Die European Science Foundation (ESF) hat eine Zukunftsstudie zur Nanomedizin (medizinische Anwendung der Nanotechnologie) durchgeführt, die sich über zwei Jahre erstreckte. Diese Studie ist die erste ihrer Art. Sie merkt an, dass der alte Kontinent "an der Spitze dieser hochmodernen Technologie" sei. 

Nanomedizin nutzt Hilfsmittel, deren Grösse im Nano-Bereich liegen, um Krankheiten zu diagnostizieren, ihnen vorzubeugen und sie zu behandlen. Der Bericht kommt zu dem Schluss, dass die Nanomedizin vor einem Paradigmenwechsel im Gesundheitswesen steht. 

Laut Frau Professor Ruth Duncan von der Cardiff University ist "Europa auf vielen Gebieten der für die Fortschritte in der Nanomedizin erforderlichen Nanotechnologie besonders stark, unter anderem bei der Entwicklung von Nano-Arzneimittel und Arzneimittelabgabesystemen". 

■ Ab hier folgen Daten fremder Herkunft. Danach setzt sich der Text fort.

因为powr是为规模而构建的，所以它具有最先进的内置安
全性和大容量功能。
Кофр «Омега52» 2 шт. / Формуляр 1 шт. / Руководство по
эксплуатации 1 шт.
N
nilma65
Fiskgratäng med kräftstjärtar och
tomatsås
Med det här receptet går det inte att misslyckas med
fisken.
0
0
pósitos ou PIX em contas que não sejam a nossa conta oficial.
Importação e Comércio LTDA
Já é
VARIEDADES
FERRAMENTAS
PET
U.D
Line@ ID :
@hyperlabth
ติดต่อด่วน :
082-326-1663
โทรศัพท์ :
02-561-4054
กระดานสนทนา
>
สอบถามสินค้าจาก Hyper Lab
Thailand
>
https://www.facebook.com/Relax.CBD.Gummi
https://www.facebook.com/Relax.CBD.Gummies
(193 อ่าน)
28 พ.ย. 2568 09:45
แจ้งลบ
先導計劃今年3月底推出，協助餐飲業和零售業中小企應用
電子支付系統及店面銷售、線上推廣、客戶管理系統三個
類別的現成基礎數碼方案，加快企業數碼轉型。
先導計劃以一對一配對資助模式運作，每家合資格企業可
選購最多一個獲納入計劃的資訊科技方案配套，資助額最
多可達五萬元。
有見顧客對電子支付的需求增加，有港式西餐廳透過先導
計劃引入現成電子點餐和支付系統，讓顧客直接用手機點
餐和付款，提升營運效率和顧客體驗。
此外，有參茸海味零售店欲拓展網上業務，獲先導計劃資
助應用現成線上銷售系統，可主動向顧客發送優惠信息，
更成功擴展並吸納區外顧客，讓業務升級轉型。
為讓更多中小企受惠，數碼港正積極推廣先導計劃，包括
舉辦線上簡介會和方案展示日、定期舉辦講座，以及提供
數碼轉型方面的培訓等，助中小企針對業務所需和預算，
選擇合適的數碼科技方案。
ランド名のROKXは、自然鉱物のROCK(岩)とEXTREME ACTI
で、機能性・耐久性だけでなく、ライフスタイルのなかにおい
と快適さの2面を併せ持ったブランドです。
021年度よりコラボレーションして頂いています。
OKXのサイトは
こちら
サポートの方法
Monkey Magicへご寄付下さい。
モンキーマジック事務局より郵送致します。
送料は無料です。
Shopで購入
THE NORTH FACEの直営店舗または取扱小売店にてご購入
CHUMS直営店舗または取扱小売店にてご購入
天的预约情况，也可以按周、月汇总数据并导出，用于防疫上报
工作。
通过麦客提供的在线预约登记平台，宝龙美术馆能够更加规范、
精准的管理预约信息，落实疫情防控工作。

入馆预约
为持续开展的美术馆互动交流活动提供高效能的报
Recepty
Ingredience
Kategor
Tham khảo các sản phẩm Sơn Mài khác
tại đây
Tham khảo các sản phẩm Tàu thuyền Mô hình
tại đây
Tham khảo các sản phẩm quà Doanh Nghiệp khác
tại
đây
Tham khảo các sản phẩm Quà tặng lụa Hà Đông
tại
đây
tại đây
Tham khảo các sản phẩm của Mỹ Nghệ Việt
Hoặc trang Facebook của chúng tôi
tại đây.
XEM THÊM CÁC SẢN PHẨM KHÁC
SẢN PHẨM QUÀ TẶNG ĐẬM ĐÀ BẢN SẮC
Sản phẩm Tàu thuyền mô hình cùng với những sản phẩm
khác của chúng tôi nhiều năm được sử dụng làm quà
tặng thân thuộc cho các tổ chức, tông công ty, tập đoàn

Der Studie zufolge muss jedoch mehr in Kommunikation, interdisziplinäre Zusammenarbeit und Weiterbildung und Schulung in Nanomedizin investiert werden. Es müssten außerdem neue speziell auf Nanomedizin ausgerichtete Richtlinien erarbeitet werden, um den sicheren Transfer von Erfindungen vom Labor in Kliniken und auf den Markt zu gewährleisten. Wenn diese Empfehlung nicht befolgt wird, wird Europas Vermögen, eine führende Rolle in Nanomedizin zu spielen und entsprechenden Nutzen zu ziehen, aufs Spiel gesetzt, warnt der Bericht.